6 de noviembre de 2012

¿Nos vemos en el Edén?

LILYMETH MENA -.

Siempre pensé que el amor y la fe son parte indispensable de un ser humano, tanto para su identificación como individuo como para agruparlo dentro de la sociedad. Y que sin embargo los mismos factores a veces lo apartaban de sus semejantes, al no coincidir estos con los conceptos o ideas de los demás.
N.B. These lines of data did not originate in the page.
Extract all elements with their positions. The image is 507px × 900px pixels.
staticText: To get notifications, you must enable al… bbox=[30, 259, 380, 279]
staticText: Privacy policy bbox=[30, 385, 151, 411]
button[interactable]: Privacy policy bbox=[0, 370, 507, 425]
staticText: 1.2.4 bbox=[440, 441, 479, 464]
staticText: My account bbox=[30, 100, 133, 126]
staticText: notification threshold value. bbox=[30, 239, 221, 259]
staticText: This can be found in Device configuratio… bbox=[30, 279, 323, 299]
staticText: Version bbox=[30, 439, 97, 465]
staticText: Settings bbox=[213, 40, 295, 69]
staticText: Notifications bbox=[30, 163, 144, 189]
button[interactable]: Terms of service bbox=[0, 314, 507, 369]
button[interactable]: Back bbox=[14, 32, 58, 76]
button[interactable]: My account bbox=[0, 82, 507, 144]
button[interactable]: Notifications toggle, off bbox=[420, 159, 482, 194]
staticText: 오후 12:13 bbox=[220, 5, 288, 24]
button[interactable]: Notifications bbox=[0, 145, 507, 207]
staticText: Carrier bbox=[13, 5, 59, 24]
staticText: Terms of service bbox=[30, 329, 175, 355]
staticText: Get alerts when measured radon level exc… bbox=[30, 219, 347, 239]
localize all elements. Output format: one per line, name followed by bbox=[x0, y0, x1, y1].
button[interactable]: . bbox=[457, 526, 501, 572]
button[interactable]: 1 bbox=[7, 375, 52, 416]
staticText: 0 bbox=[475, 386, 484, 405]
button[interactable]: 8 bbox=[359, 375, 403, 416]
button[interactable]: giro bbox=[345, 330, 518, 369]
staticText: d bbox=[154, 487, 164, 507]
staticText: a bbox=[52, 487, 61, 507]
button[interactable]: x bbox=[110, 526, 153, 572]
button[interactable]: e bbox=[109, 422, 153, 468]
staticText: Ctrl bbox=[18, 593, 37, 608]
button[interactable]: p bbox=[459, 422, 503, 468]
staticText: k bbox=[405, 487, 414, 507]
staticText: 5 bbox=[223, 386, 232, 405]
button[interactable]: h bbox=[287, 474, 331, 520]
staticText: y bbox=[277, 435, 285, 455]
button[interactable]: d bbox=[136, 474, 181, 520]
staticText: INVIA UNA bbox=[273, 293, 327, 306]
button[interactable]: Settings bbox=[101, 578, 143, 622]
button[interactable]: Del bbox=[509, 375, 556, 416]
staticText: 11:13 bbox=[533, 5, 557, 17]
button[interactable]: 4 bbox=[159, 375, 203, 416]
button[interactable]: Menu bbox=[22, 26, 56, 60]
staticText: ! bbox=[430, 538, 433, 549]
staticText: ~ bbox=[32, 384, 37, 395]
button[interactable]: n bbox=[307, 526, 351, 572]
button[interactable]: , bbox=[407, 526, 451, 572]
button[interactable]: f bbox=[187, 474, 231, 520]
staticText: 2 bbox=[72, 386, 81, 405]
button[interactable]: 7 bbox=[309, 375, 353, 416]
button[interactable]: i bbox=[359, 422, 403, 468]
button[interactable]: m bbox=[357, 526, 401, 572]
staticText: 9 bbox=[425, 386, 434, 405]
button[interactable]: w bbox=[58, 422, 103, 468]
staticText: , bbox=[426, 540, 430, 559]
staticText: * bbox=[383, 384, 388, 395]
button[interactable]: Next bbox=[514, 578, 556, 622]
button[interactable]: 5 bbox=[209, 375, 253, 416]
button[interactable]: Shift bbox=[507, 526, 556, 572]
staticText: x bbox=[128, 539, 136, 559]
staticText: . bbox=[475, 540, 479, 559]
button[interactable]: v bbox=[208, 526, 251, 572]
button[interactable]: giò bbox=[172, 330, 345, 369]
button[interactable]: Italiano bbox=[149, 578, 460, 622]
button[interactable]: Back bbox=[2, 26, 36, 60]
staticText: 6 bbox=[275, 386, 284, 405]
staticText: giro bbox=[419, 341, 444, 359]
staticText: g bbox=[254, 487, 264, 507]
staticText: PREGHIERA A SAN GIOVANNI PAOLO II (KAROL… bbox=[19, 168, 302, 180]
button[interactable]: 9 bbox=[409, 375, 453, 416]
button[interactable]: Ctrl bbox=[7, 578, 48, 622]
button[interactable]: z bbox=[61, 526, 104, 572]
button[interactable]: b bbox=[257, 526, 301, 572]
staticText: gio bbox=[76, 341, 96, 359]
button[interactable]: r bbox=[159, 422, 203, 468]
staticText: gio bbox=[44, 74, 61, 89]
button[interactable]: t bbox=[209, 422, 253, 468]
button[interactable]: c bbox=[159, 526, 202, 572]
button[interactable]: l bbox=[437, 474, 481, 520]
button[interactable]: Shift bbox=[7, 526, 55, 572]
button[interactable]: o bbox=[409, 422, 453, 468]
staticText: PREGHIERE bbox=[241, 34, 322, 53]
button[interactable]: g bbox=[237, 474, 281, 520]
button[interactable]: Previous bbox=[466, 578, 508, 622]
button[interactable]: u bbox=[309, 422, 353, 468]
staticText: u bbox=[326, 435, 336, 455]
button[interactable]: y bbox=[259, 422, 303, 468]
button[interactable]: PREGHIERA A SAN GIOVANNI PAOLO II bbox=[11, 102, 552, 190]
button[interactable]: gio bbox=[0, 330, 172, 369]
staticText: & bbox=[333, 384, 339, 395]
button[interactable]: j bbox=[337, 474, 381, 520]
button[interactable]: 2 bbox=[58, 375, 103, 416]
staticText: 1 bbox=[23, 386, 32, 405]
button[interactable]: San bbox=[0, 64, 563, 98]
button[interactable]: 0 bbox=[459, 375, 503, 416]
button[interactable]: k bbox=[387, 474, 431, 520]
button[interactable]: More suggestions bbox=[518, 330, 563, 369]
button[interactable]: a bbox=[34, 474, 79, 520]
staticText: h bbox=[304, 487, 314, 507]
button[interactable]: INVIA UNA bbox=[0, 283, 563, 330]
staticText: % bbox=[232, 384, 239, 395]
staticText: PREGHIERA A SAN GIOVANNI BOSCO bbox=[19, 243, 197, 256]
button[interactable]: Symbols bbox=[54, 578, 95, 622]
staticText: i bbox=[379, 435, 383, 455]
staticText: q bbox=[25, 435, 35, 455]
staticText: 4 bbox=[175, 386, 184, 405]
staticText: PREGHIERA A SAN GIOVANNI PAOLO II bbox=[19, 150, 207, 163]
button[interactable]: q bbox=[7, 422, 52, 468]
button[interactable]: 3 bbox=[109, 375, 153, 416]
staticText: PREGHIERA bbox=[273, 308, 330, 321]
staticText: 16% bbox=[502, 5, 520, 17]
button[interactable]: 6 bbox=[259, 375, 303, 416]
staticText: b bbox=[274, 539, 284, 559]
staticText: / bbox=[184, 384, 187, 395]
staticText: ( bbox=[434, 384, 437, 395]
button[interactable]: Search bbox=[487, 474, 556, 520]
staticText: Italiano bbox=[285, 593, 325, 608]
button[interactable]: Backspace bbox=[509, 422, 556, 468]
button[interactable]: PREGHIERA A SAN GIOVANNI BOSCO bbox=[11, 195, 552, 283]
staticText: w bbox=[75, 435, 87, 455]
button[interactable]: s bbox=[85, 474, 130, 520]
No porque lo que ejecuten los otros sea lo correcto, sino lo común y corriente y que por ello nos resulta más sencillo entender y aceptar. 

Lo nuevo, lo que va fuera de los parámetros que calificamos como “normales”, siempre asusta o causa incomodidad; nos la vivimos alabando y deseando la libertad para uno mismo y el resto de nosotros, pero en cuanto divisamos un espíritu puro y libre le coartamos como podemos, lo etiquetamos de paria para separarlo de la canasta de manzanas. Y le damos la espalda.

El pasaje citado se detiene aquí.